Help for package agtboost

Type:

Package

Title:

Adaptive and Automatic Gradient Boosting Computations

Version:

0.9.3

Date:

2021-11-23

Author:

Berent Ånund Strømnes Lunde

Maintainer:

Berent Ånund Strømnes Lunde <lundeberent@gmail.com>

Description:

Fast and automatic gradient tree boosting designed to avoid manual tuning and cross-validation by utilizing an information theoretic approach. This makes the algorithm adaptive to the dataset at hand; it is completely automatic, and with minimal worries of overfitting. Consequently, the speed-ups relative to state-of-the-art implementations can be in the thousands while mathematical and technical knowledge required on the user are minimized.

License:

GPL-3

Encoding:

UTF-8

LazyData:

true

Depends:

R (≥ 3.6.0)

Imports:

methods, Rcpp (≥ 1.0.1)

LinkingTo:

Rcpp, RcppEigen

RcppModules:

aGTBModule

RoxygenNote:

7.1.2

Suggests:

testthat

NeedsCompilation:

yes

Packaged:

2021-11-23 20:53:03 UTC; berentanundstromneslunde

Repository:

CRAN

Date/Publication:

2021-11-23 21:10:02 UTC

Adaptive and automatic gradient boosting computations.

Description

Adaptive and Automatic Gradient Boosting Computations

Details

agtboost is a lightning fast gradient boosting library designed to avoid manual tuning and cross-validation by utilizing an information theoretic approach.
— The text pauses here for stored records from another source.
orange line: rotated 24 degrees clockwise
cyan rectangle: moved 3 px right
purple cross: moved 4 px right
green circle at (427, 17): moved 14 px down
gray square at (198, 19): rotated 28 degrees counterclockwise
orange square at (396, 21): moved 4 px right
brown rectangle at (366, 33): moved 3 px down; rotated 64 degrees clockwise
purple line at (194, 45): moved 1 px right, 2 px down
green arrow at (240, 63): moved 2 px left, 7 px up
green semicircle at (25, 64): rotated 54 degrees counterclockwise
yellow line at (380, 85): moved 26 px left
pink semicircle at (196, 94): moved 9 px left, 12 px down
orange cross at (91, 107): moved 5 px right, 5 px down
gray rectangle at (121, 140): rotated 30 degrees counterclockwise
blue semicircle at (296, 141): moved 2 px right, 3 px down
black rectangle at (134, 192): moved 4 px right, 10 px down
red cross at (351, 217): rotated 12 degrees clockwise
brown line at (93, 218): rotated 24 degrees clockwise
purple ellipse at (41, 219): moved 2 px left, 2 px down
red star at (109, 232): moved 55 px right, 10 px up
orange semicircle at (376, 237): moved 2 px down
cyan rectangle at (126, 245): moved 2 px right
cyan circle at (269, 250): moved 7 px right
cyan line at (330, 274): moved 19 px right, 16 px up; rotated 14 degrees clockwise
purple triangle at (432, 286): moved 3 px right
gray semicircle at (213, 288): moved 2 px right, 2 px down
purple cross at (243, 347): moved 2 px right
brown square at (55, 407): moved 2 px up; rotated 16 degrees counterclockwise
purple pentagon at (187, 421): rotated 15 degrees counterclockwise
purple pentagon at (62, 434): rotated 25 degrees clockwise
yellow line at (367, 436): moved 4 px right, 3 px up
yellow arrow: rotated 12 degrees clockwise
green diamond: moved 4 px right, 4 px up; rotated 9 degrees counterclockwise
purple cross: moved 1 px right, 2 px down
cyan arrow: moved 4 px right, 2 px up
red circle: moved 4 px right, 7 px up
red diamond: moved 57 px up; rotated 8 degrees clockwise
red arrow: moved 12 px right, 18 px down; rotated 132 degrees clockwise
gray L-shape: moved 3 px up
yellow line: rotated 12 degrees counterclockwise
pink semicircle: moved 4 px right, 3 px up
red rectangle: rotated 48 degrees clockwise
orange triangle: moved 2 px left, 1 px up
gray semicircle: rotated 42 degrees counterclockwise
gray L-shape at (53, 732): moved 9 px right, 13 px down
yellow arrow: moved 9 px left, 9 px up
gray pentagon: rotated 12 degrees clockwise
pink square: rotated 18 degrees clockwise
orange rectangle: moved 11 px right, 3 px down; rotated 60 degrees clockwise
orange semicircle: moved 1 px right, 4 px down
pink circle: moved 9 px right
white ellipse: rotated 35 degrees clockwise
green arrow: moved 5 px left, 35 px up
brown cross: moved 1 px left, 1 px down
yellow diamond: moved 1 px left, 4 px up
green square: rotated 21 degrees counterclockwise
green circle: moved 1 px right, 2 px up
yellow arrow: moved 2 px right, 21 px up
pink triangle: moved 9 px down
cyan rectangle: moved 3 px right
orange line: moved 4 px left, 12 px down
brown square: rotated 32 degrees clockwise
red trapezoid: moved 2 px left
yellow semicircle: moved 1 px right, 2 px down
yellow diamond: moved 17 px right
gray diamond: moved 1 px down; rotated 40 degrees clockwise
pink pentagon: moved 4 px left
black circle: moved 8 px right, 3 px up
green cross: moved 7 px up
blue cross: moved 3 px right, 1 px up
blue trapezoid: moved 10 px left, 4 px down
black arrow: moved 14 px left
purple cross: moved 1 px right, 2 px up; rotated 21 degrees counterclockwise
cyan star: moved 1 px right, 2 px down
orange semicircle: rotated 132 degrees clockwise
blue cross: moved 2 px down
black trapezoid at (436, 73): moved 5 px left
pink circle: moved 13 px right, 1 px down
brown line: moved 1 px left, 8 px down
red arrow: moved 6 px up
This makes the algorithm adaptive to the dataset at hand; it is completely automatic, and with minimal worries of overfitting. Consequently, the speed-ups relative to state-of-the-art implementations are in the thousands while mathematical and technical knowledge required on the user are minimized.

Important functions:

gbt.train: function for training an agtboost ensemble
predict.Rcpp_ENSEMBLE: function for predicting from an agtboost ensemble

See individual function documentation for usage.

Author(s)

Berent Ånund Strømnes Lunde

The Insurance Company (TIC) Benchmark

Description

caravan.train and caravan.test both contain a design matrix with 85 columns and a response vector. The train set consists of 70% of the data, with 4075 rows. The test set consists of the remaining 30% with 1747 rows. The following references the documentation within the ISLR package: The original data contains 5822 real customer records. Each record consists of 86 variables, containing sociodemographic data (variables 1-43) and product ownership (variables 44-86). The sociodemographic data is derived from zip codes. All customers living in areas with the same zip code have the same sociodemographic attributes. Variable 86 (Purchase) indicates whether the customer purchased a caravan insurance policy. Further information on the individual variables can be obtained at http://www.liacs.nl/~putten/library/cc2000/data.html

Usage

caravan.train; caravan.test

Format

Lists with a design matrix x and response y

Source

The data was originally supplied by Sentient Machine Research and was used in the CoIL Challenge 2000.

References

P. van der Putten and M. van Someren (eds) . CoIL Challenge 2000: The Insurance Company Case. Published by Sentient Machine Research, Amsterdam. Also a Leiden Institute of Advanced Computer Science Technical Report 2000-09. June 22, 2000. See http://www.liacs.nl/~putten/library/cc2000/
P. van der Putten and M. van Someren. A Bias-Variance Analysis of a Real World Learning Problem: The CoIL Challenge 2000. Machine Learning, October 2004, vol. 57, iss. 1-2, pp. 177-195, Kluwer Academic Publishers
James, G., Witten, D., Hastie, T., and Tibshirani, R. (2013) An Introduction to Statistical Learning with applications in R, https://trevorhastie.github.io/ISLR/, Springer-Verlag, New York

Examples

summary(caravan.train)
summary(caravan.test)

Return complexity of model in terms of hyperparameters.

Description

gbt.complexity creates a list of hyperparameters from a model

Usage

gbt.complexity(model, type)

Arguments

model

object or pointer to object of class ENSEMBLE

type

currently supports "xgboost" or "lightgbm"

Details

Returns the complexity of model in terms of hyperparameters associated to model type.

Value

list with type hyperparameters.

Examples


set.seed(123)
library(agtboost)
n <- 10000
xtr <- as.matrix(runif(n, 0, 4))
ytr <- rnorm(n, xtr, 1)
xte <- as.matrix(runif(n, 0, 4))
yte <- rnorm(n, xte, 1)
model <- gbt.train(ytr, xtr, learning_rate = 0.1)
gbt.complexity(model, type="xgboost")
gbt.complexity(model, type="lightgbm")
## See demo(topic="gbt-complexity", package="agtboost")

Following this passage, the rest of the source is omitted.